Using Amazon Elastic MapReduce with the AWS .NET API Part 6: Hive with Amazon S3 and DynamoDb
March 5, 2015 1 Comment
Introduction
In the previous post we looked at how to interact with EMR using the AWS .NET SDK. We saw examples of how to get the cluster list, start a new cluster, assign steps to the cluster and finally terminate it.
In this post we’ll return to the Hive CLI to see how EMR can interact with Amazon S3 and DynamoDb. We investigated both components here and here.
In this post of this series we created a source file directly on HDFS and loaded its contents into a table using Hive. Then we also saved the aggregated data in a Hive table. This allows you to use EMR on its own without having to know other Amazon components.
However Amazon components are typically well connected and EMR is no exception. We’ll do something similar in this post but we’ll put the source into an S3 bucket and will load the aggregated data into a DynamoDb table. We could load the aggregations into S3 again but we’re aiming to make the example more versatile.
You’ll obviously need to know the basics of and have access to S3 and DynamoDb. If you’re new to these components then you can skim through the posts referenced above to get an overview. You’ll only need to know how to create an S3 bucket, how to upload a file to it and how to create a database in DynamoDb. You won’t need to know anything about the AWS .NET SDK for S3 and DynamoDb for this post.
Preparations in S3
If you followed along the series on S3 then you’ll have a bucket called raw-urls-data. Otherwise create a bucket by this name. Make sure it’s empty so delete any existing folders in it so that they don’t interfere with our tests. Prepare a text file called raw-urls.txt with the following contents:
http://www.facebook.com|512
http://www.facebook.com|742
http://www.yahoo.com|983
http://www.yahoo.com|1532
http://www.facebook.com|783
http://www.facebook.com|912
http://www.yahoo.com|437
http://www.yahoo.com|1764
http://www.yahoo.com|142
http://www.facebook.com|824
http://www.facebook.com|381
http://www.yahoo.com|798
http://www.yahoo.com|725
http://www.yahoo.com|236
http://www.facebook.com|315
http://www.facebook.com|853
This is the same list of URL response time observations as we worked with in the post referenced above. Upload the file to the S3 bucket raw-urls-data.
Preparations in DynamoDb
Create a new table called aggregation-tests in the region of your preference. You should probably go with the same region as what you selected for the EMR clusters before for best speed. Select “Hash” for the primary key type and “id” as the hash attribute name. Leave its type as string. Click Continue until you reach the read/write throughput screen, specify 5 for both. On the Throughput Alarms screen you can choose not to get any notification, this is not a vital business-related table. Step through any remaining screens of the wizard and let the DB table start.
Interactions
Start the same type of EMR cluster as we did before on the EMR GUI: 1 master and 2 slaves. It’s up to you to define optional arguments like tags, they are not important for the purpose of this post. Log onto the master node using your Amazon security key file with Putty.
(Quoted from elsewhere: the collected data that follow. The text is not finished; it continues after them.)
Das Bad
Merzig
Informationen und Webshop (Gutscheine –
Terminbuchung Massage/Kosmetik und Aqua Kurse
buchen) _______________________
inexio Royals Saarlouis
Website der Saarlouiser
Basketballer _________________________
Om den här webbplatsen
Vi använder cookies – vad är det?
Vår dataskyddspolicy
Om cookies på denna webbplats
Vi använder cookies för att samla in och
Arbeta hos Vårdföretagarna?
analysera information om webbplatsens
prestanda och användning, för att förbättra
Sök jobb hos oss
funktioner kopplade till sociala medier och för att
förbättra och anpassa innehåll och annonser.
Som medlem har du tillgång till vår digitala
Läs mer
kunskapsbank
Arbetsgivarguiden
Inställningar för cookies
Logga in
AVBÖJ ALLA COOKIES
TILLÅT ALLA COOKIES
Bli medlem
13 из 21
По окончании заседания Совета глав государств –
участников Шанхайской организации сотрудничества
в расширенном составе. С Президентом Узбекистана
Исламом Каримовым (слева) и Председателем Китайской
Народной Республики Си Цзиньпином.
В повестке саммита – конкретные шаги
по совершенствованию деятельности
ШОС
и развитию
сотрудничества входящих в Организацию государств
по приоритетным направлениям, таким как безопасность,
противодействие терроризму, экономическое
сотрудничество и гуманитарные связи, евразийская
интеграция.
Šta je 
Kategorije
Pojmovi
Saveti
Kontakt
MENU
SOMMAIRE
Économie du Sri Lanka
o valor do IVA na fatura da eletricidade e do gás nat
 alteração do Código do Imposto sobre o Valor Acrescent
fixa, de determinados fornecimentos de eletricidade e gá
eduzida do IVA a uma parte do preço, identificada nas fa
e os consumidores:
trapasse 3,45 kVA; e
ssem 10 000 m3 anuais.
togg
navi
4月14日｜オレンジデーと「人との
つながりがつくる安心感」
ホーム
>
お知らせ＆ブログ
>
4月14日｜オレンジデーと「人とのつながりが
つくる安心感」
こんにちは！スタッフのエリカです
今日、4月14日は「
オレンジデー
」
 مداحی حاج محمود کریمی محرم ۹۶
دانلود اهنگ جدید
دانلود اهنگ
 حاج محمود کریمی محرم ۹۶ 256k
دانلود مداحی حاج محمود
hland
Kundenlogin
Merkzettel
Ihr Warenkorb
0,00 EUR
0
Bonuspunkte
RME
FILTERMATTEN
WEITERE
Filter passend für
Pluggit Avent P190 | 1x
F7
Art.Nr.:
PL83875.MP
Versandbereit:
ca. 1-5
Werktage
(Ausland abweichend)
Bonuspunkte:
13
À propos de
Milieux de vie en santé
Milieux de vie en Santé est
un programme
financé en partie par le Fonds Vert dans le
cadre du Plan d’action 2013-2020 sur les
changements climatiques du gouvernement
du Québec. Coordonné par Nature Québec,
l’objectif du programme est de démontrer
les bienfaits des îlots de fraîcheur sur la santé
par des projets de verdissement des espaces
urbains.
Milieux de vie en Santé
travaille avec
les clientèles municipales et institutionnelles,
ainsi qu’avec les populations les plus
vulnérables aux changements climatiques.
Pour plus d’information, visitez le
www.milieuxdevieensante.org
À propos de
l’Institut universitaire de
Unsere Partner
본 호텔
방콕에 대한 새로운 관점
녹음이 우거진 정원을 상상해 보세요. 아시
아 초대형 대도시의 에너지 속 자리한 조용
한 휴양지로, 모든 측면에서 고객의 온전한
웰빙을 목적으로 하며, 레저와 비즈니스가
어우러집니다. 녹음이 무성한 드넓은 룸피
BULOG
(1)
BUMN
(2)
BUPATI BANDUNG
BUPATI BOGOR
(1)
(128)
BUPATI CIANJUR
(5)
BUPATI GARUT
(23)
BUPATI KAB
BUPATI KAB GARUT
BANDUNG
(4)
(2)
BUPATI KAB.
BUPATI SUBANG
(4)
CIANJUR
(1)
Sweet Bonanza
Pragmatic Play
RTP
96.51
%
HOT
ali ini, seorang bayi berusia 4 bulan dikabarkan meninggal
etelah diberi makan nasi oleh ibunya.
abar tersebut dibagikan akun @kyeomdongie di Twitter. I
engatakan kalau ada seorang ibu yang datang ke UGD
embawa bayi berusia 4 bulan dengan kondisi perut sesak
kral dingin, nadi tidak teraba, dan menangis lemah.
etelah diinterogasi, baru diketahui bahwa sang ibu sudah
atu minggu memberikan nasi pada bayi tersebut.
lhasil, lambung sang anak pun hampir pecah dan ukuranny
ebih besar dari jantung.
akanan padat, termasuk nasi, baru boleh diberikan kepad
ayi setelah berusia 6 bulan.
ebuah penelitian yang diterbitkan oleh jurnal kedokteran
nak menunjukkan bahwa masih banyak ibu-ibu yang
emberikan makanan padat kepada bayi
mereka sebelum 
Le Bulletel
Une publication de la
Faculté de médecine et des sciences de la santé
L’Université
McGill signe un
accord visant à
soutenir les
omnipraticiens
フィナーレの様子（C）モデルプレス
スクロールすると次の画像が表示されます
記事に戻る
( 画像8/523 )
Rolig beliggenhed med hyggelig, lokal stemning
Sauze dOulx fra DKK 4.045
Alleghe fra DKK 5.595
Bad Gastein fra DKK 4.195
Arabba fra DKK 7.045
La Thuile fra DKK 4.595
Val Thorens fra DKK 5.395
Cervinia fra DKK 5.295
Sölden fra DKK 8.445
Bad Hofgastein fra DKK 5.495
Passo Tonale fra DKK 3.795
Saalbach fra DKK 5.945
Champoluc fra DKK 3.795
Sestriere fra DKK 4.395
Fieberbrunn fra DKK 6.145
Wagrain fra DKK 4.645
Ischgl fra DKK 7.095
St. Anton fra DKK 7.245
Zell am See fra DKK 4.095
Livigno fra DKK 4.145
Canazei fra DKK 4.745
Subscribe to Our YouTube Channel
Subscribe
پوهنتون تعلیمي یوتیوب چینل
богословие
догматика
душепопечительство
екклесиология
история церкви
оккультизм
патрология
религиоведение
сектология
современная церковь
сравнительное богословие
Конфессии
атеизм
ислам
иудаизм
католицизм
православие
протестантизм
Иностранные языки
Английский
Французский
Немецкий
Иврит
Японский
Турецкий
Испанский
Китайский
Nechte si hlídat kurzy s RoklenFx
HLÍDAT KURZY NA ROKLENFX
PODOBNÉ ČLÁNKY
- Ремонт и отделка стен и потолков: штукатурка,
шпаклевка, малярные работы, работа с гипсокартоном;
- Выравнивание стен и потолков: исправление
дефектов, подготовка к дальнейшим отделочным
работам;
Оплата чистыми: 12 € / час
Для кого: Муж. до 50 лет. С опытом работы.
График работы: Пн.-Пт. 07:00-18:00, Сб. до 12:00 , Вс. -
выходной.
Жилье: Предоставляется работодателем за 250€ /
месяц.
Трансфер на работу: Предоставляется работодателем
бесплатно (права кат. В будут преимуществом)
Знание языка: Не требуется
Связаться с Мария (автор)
You may recall that we mentioned external tables in this series before. These are tables that are not managed and stored in the Hadoop file system. Instead, there’s only a reference to the table from Hadoop but the underlying source is stored elsewhere. If the table is deleted then the source is kept and you can easily recreate the table reference.
First type ‘hive’ to enter the Hive CLI. Execute the following command to create the external table:
create external table if not exists raw_urls (url string, response_time int) row format delimited fields terminated by '|' location 's3://raw-urls-data/';
The keyword “external” is not surprisingly used to create an external table. We provide the column names and properties as usual. We also indicate how the fields are delimited. The “location” keyword is used to point out the location of the source data. Note that we didn’t have to provide the file name – if you try that it will be rejected anyway. There can be more raw data files like raw-urls.txt, like raw-urls-january.txt, raw-urls-february.txt etc. and all of them will be processed, you won’t need to worry about pointing out each individual file.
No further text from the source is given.